İşte bu ayet böyle bir ortamda gelerek yanlış anlayışları bastırıp: “faizi kat kat yemeyin, Allah’tan korkun ki kurtuluşa eresiniz” ilkesini hatırlatıyor. Bunun “mefhum-u muhalifinden” hareketle: “Artırmadan yenilir” demek mümkün değildir. Fıkıhtaki bu kural her yerde kullanılabilecek bir yöntem de değildir. Bugün bizim için hükmün (Kur’an’ın) tamamı gelmiş, Kur’an tamamlanmıştır. Faizi kesinlikle yasaklayan ayetler Bakara suresinin 275-281 ayetleridir. Bu ayetlerde faiz kesin bir dil ile yasaklanmış, gerekçeleri de açıklanmış tır. Bundan sonra faiz, Müslüman için meşru bir kazanç yolu değildir. “Çoğu haram olan şeyin azı da haramdır” kaidesine göre de, azı-çoğu, kat-kat olanı ile olmayanı arasında fark yoktur. Kazanç yolunun faiz olması yeter sebeptir. “Karz-ı hasen” anlayışı İslam’ın önerdiği bir yöntem iken; faiz anlayışı da gayr-ı İslamî bir akidenin önerdiği bir yöntemdir. Bu nedenledir ki, Yüce Allah faize yönelenleri şöyle uyarmıştır:
“Böyle yapmazsanız (faizi bırakmazsanız), bunun Allah’a ve peygamberine karşı açılmış bir savaş olduğunu bilin. Eğer tevbe ederseniz sermayeniz sizindir. Böylece haksızlık etmemiş ve haksızlığa uğramamış olursunuz.” (Bakara 2/279)

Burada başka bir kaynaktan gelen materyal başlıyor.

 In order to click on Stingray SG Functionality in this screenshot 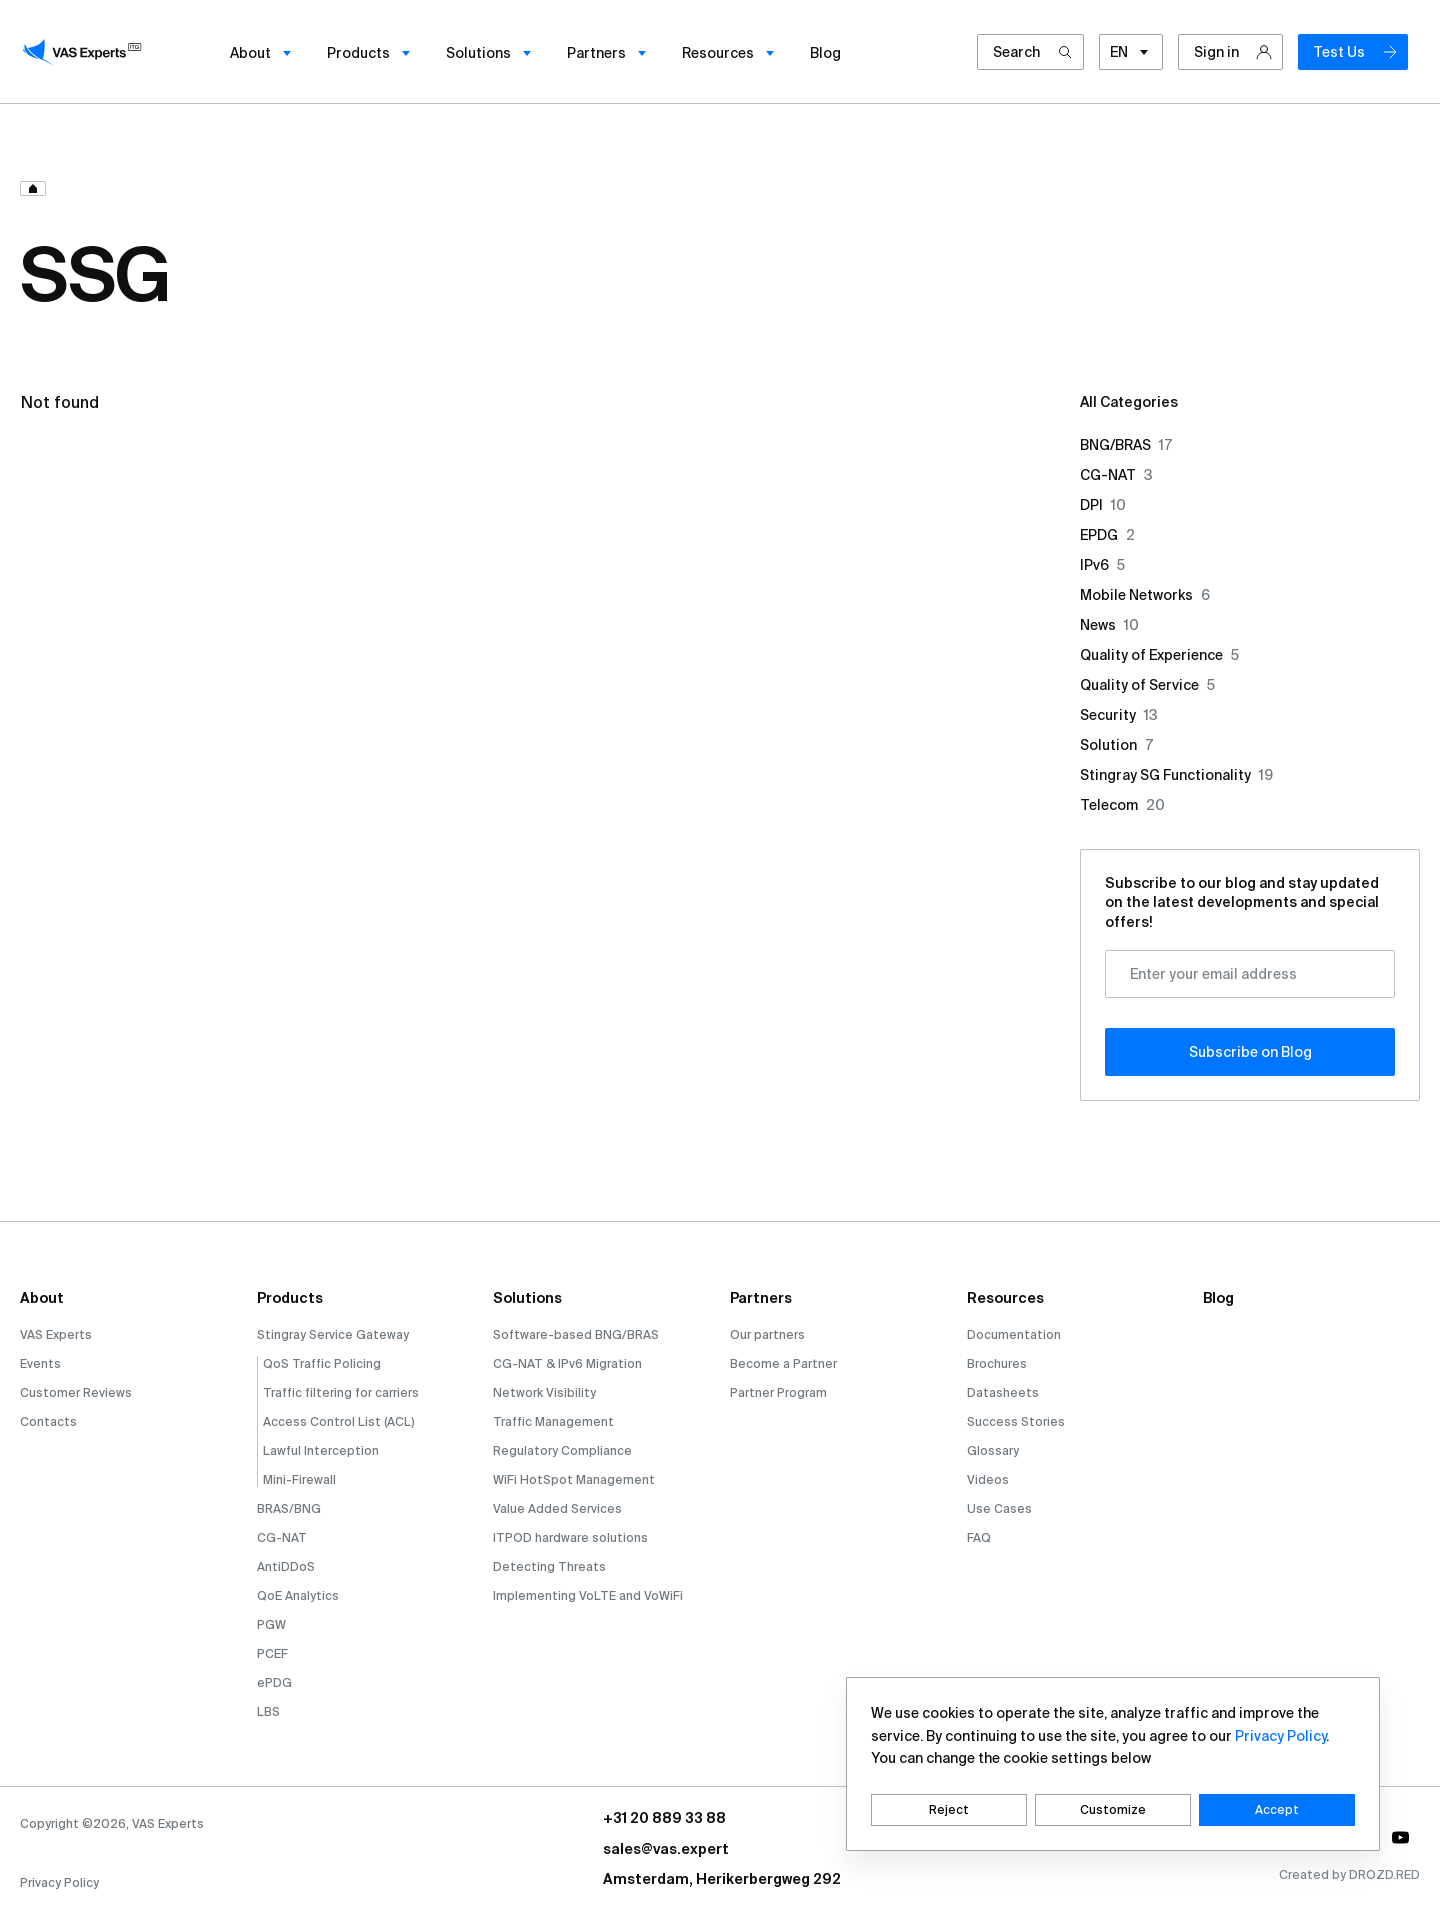 , I will do `click(1176, 775)`.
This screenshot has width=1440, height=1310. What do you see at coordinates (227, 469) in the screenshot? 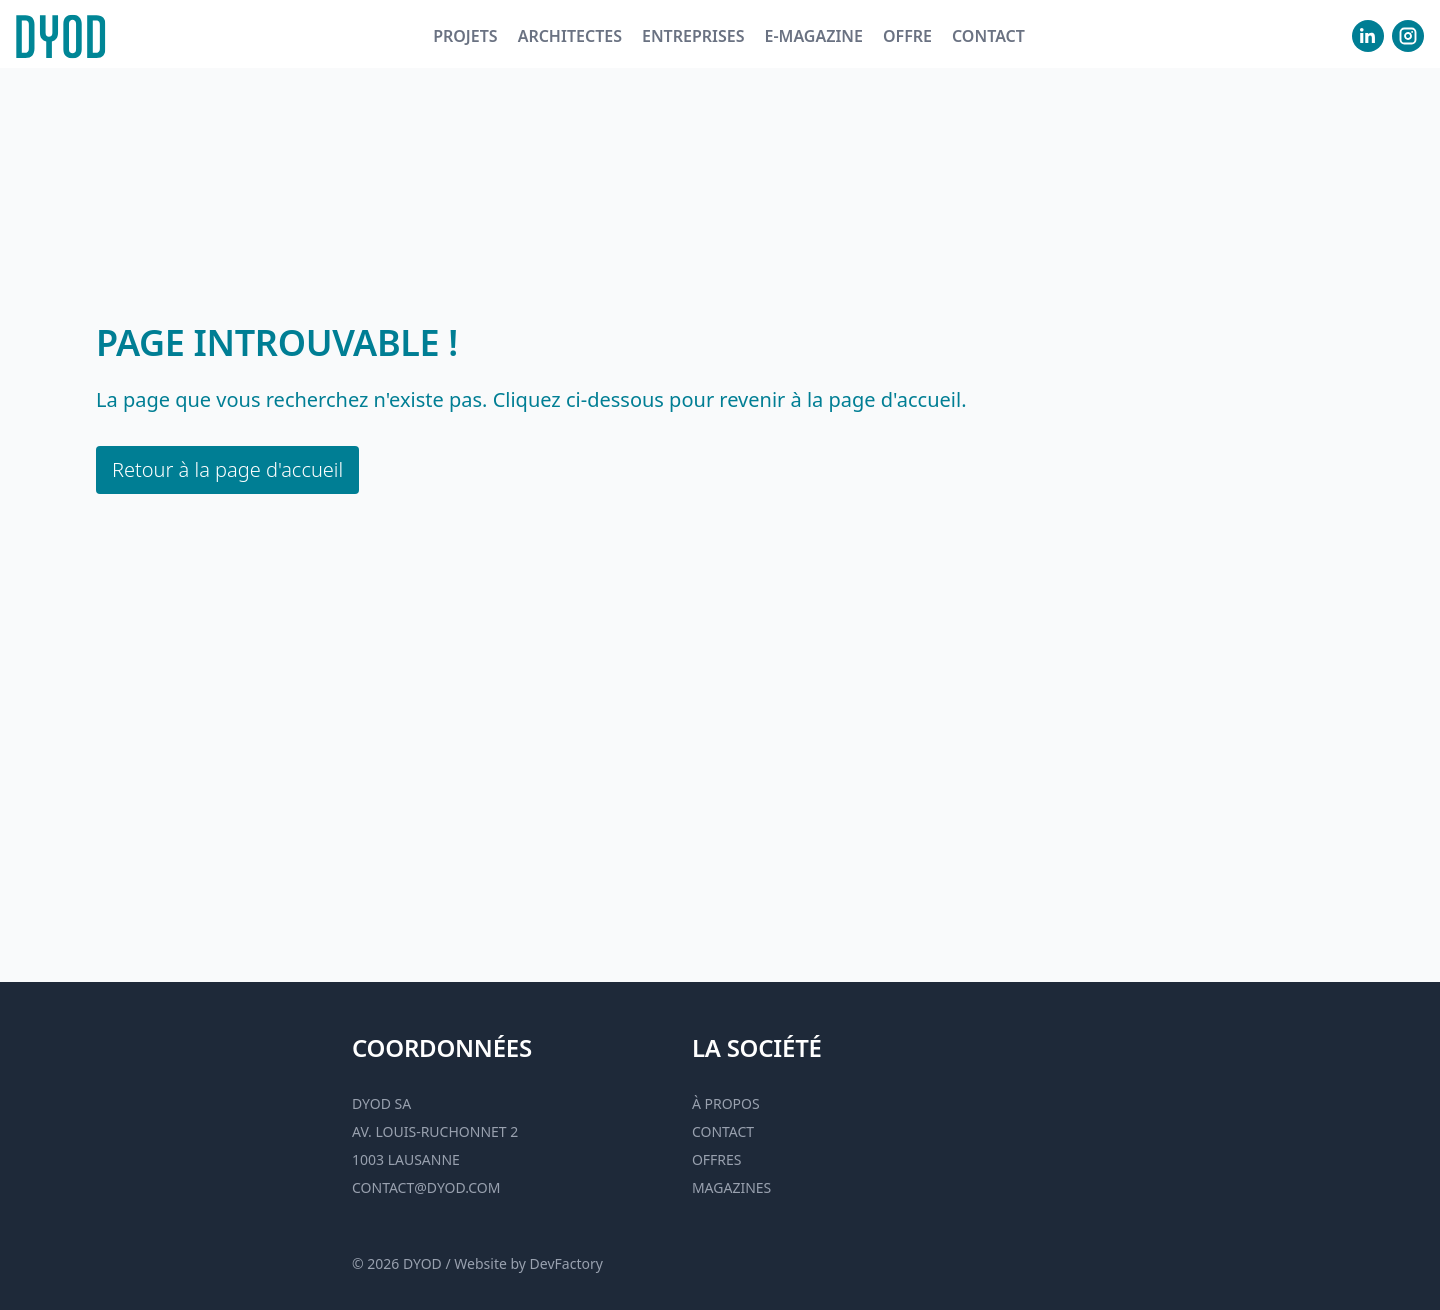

“Öyle bir günden korkunuz ki, o gün Allah’a döndürüleceksiniz. Sonra da herkese kazancı tamamıyla ödenecek ve hiç kimse haksızlığa uğramayacaktır.” (Bakara 2/281)
“Faizi yasaklayan ayetlerin en son gelen hüküm ayetleri olduğu ve bu ayetler hakkında Peygamberimize yeterince soru sorulmadığından bu konu tam anlaşılmamıştır. Çünkü bu ayetlerin gelmesinden kısa bir zaman sonra Peygamberimiz vefat etmiştir” iddiasını asla doğru bulmuyoruz.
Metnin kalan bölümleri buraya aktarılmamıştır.